# First time beef ribs



## FernandoJr27 (Dec 13, 2017)

Hi again,

So this thanksgiving I tried something different other than turkey, for the first time I tried beef ribs on my Weber SMS , usually I use the sms for poultry and my dyna-glo for meat but since I’m down one smoker I decided to do both on the Weber SMS. I did the rib first and they came out amazing!!!
Simple rub salt and pepper, and I use oak chunks.
After 7 hours at 285 they came out really good for the first time.
Here some pics


----------



## weedeater (Dec 13, 2017)

FernandoJr27 said:


> Hi again,
> 
> So this thanksgiving I tried something different other than turkey, for the first time I tried beef ribs on my Weber SMS , usually I use the sms for poultry and my dyna-glo for meat but since I’m down one smoker I decided to do both on the Weber SMS. I did the rib first and they came out amazing!!!
> Simple rub salt and pepper, and I use oak chunks.
> ...



Looks really good!  Great job.
Weedeater


----------



## motocrash (Dec 13, 2017)

Oh Yeah!


----------



## Rings Я Us (Dec 13, 2017)

Decided to do both? I missed what both meant somehow.. 
Looks good!


----------



## yankee2bbq (Dec 13, 2017)

Looks goood!
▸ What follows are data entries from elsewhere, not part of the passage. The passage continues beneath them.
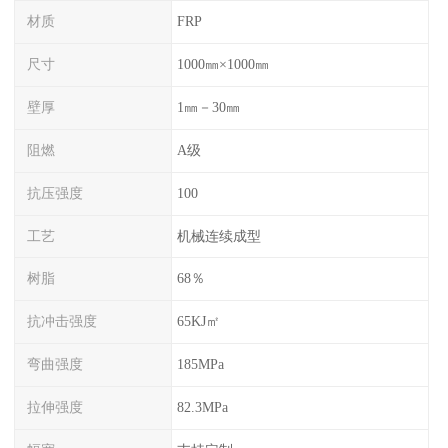
材质
FRP
尺寸
1000㎜×1000㎜
壁厚
1㎜－30㎜
阻燃
A级
抗压强度
100
工艺
机械连续成型
树脂
68％
抗冲击强度
65KJ㎡
弯曲强度
185MPa
拉伸强度
82.3MPa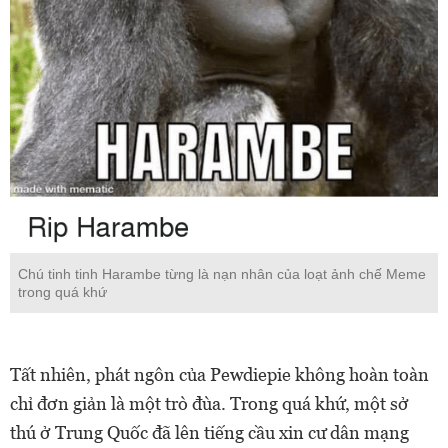
Chú tinh tinh Harambe từng là nạn nhân của loạt ảnh chế Meme
trong quá khứ
Tất nhiên, phát ngôn của Pewdiepie không hoàn toàn
chỉ đơn giản là một trò đùa. Trong quá khứ, một sở
thú ở Trung Quốc đã lên tiếng cầu xin cư dân mạng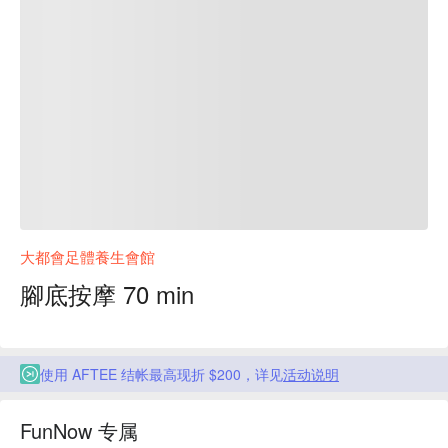
大都會足體養生會館
腳底按摩 70 min
使用 AFTEE 结帐最高现折 $200，详见
活动说明
FunNow 专属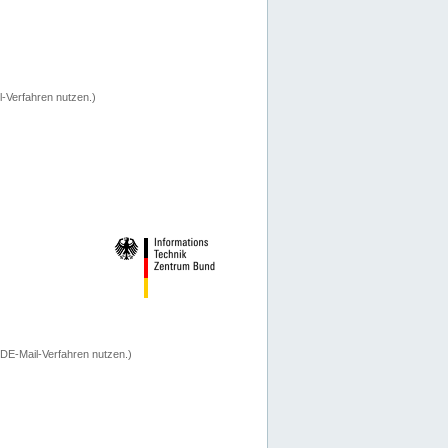
-Verfahren nutzen.)
 DE-Mail-Verfahren nutzen.)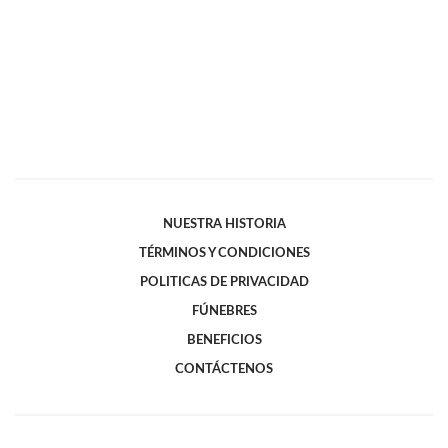
NUESTRA HISTORIA
TÉRMINOS Y CONDICIONES
POLITICAS DE PRIVACIDAD
FÚNEBRES
BENEFICIOS
CONTÁCTENOS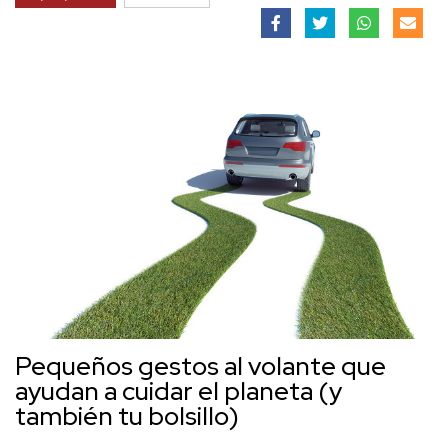
Pequeños gestos al volante que
ayudan a cuidar el planeta (y
también tu bolsillo)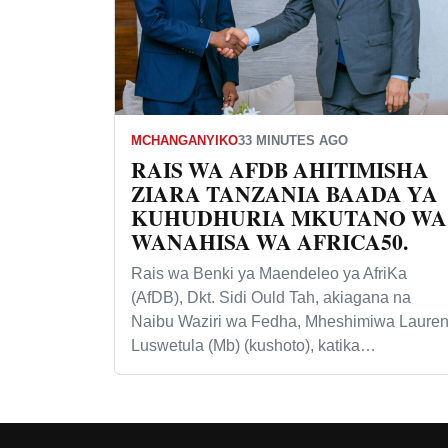
MCHANGANYIKO
33 MINUTES AGO
RAIS WA AFDB AHITIMISHA
ZIARA TANZANIA BAADA YA
KUHUDHURIA MKUTANO WA
WANAHISA WA AFRICA50.
Rais wa Benki ya Maendeleo ya AfriKa
(AfDB), Dkt. Sidi Ould Tah, akiagana na
Naibu Waziri wa Fedha, Mheshimiwa Lauren
Luswetula (Mb) (kushoto), katika…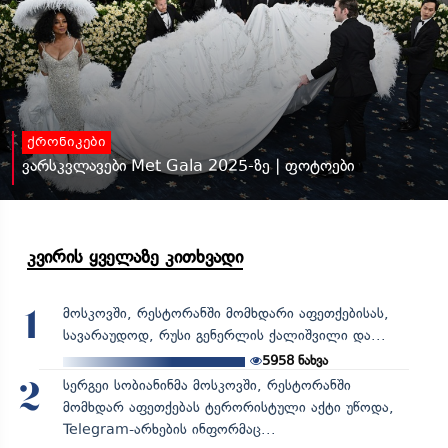
ქრონიკები
ვარსკვლავები Met Gala 2025-ზე | ფოტოები
კვირის ყველაზე კითხვადი
მოსკოვში, რესტორანში მომხდარი აფეთქებისას,
1
სავარაუდოდ, რუსი გენერლის ქალიშვილი და...
5958
ნახვა
სერგეი სობიანინმა მოსკოვში, რესტორანში
2
მომხდარ აფეთქებას ტერორისტული აქტი უწოდა,
Telegram-არხების ინფორმაც...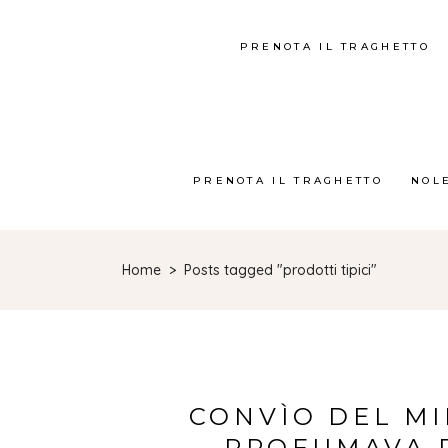
PRENOTA IL TRAGHETTO
PRENOTA IL TRAGHETTO
NOL
Home
>
Posts tagged "prodotti tipici"
CONVÌO DEL M
PROFUMAVA D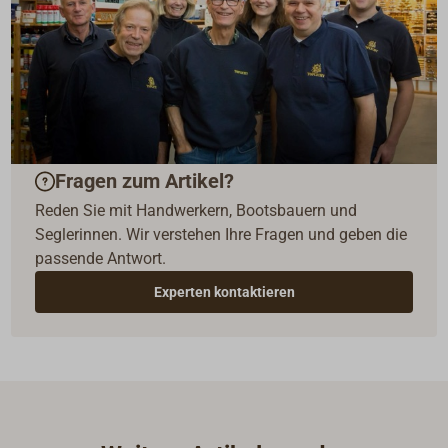
Fragen zum Artikel?
Reden Sie mit Handwerkern, Bootsbauern und
Seglerinnen. Wir verstehen Ihre Fragen und geben die
passende Antwort.
Experten kontaktieren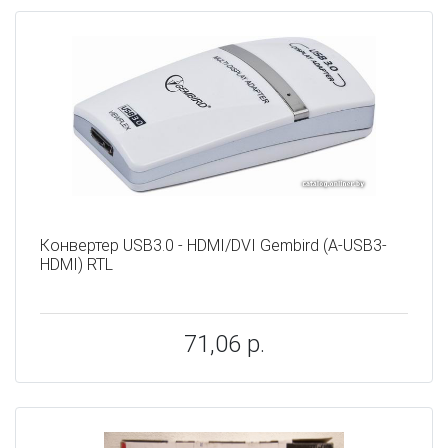
Конвертер USB3.0 - HDMI/DVI Gembird (A-USB3-
HDMI) RTL
71,06 р.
Awesome job!


----------



## SmokinAl (Dec 14, 2017)

Your ribs look fantastic!
Nice & meaty!
Al


----------



## phatbac (Dec 14, 2017)

That looks like good eats!

Happy Smoking,
phatbac (Aaron)


----------



## radio (Dec 14, 2017)

Looks awesome!  I love beef ribs, but they are terribly expensive around here .  I more often smoke the "Boneless beef ribs" which are cut from the heart of the shoulder clod and are just as tasty without paying for all that bone


----------



## Adam_Clements (Dec 19, 2017)

Wow. They look great. Bet they were tastey


----------